Of course, Rabbi Edwards was quite forward thinking. Finding one’s place in the Jewish world in 1984 was not easy for most LGBTQ Jews. My seminary would not admit open lesbians and gay men as students, and one of the first people I had met at Sha’ar Zahav had been turned down by HUC in the early 80s because she applied to the school, open about her sexuality.

“Mainstream” synagogues didn’t particularly want open lesbians and gay men to join as members, either – Would it be okay for Daniel and Isaac to dance together at the annual synagogue dinner? Would Rachel and Ellen be invited up to light candles on their anniversary? The answer to these kinds of questions was always “no,” and so the 1970s and 80s witnessed the formation of gay and lesbian outreach synagogues across the U.S.

The place of gay and lesbian Jewish within the Jewish world has improved significantly since 1984, thanks in large part to the Reform movement. Although in 1984, HUC refused to admit open gay and lesbian students into the school, the now URJ extended membership to LGBTQ outreach synagogues in Los Angeles, Miami, San Francisco, Chicago, Philadelphia, Cleveland and Dallas.

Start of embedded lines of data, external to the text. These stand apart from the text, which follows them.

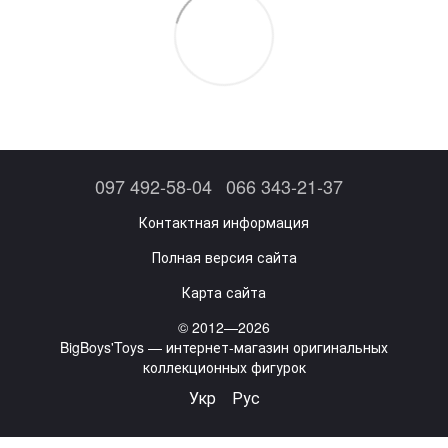
097 492-58-04
066 343-21-37
Контактная информация
Полная версия сайта
Карта сайта
© 2012—2026
BigBoys'Toys — интернет-магазин оригинальных
коллекционных фигурок
Укр
Рус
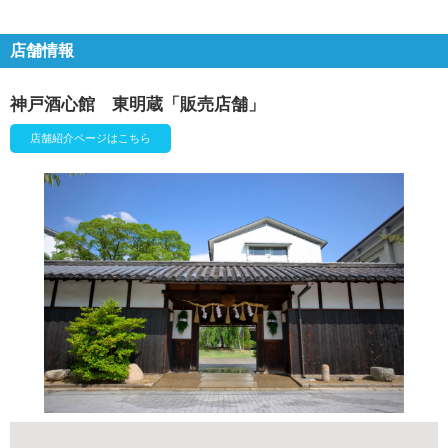
店舗情報
神戸酒心館 東明蔵「販売店舗」
店舗紹介ページはこちら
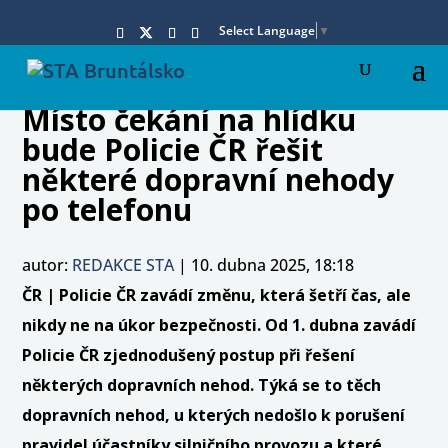
Select Language
▼
Místo čekání na hlídku
bude Policie ČR řešit
některé dopravní nehody
po telefonu
autor:
REDAKCE STA
|
10. dubna 2025, 18:18
ČR | Policie ČR zavádí změnu, která šetří čas, ale
nikdy ne na úkor bezpečnosti. Od 1. dubna zavádí
Policie ČR zjednodušený postup při řešení
některých dopravních nehod. Týká se to těch
dopravních nehod, u kterých nedošlo k porušení
pravidel účastníky silničního provozu a které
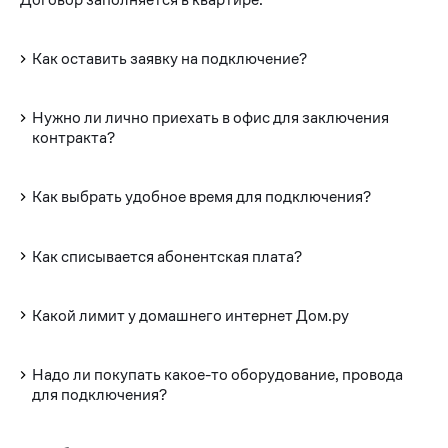
Как оставить заявку на подключение?
Нужно ли лично приехать в офис для заключения
контракта?
Как выбрать удобное время для подключения?
Как списывается абонентская плата?
Какой лимит у домашнего интернет Дом.ру
Надо ли покупать какое-то оборудование, провода
для подключения?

And while HUC would not admit open LGBTQ students, many LGBTQ folks chose to attend HUC while in the closet. This first generation paved the way for people like me and Cantor Shira, by subtly and not-so-subtly raising issues of injustice and inequality and putting pressure on the school. By 1990, HUC changed its position, welcoming openly gay and lesbian students. That first class included the woman I first met when I moved to San Francisco who had been rejected by HUC nearly a decade earlier. Openly transgender students began attending in the early 2000s.

Believe me, we have come miles from where we were 40 years ago, and yet LGBTQ Jewish clergy still face challenges. There are synagogues that will not hire us or will fire us if we later come out. There are synagogues that no longer want us when we have children. There are synagogues that don’t want us to talk about sexuality or gender “too often.”

Here at TBJ, I have felt that the congregation lives the words of Rabbi Avraham Yitzchak HaCohen Kook, who said, “the love of each human being must be felt im halev v’im hanefesh, with the heart and with the soul. The quality of love that is to be found in the souls of righteous people includes love for all people, and does not exclude anyone.”

The Zohar, the mystical commentary on the Torah, asks why Moses had the twelve scouts include in their report the answer to the question, “Does the land contain trees or does it not?

Moses knew there were trees in the Promised Land. The Zohar suggests that Moses was referring to not just any tree, but to the Eitz Chayim, the Tree of Life, the Torah. Moses was asking about the spiritual health of the land, not wanting the Israelites to settle in a place where they could not live good and honest lives guided by Torah.

LGBTQ Jews, too, seek places where we can live good and honest lives guided by Torah. We demand and deserve no less. And in partnership with the larger Jewish world, we will fulfill the words of Caleb, who said:

We shall surely ascend and conquer it, for we can surely do it.

Ken y’hi ratzon – may it be God’s will. Happy LGBTQ Pride month.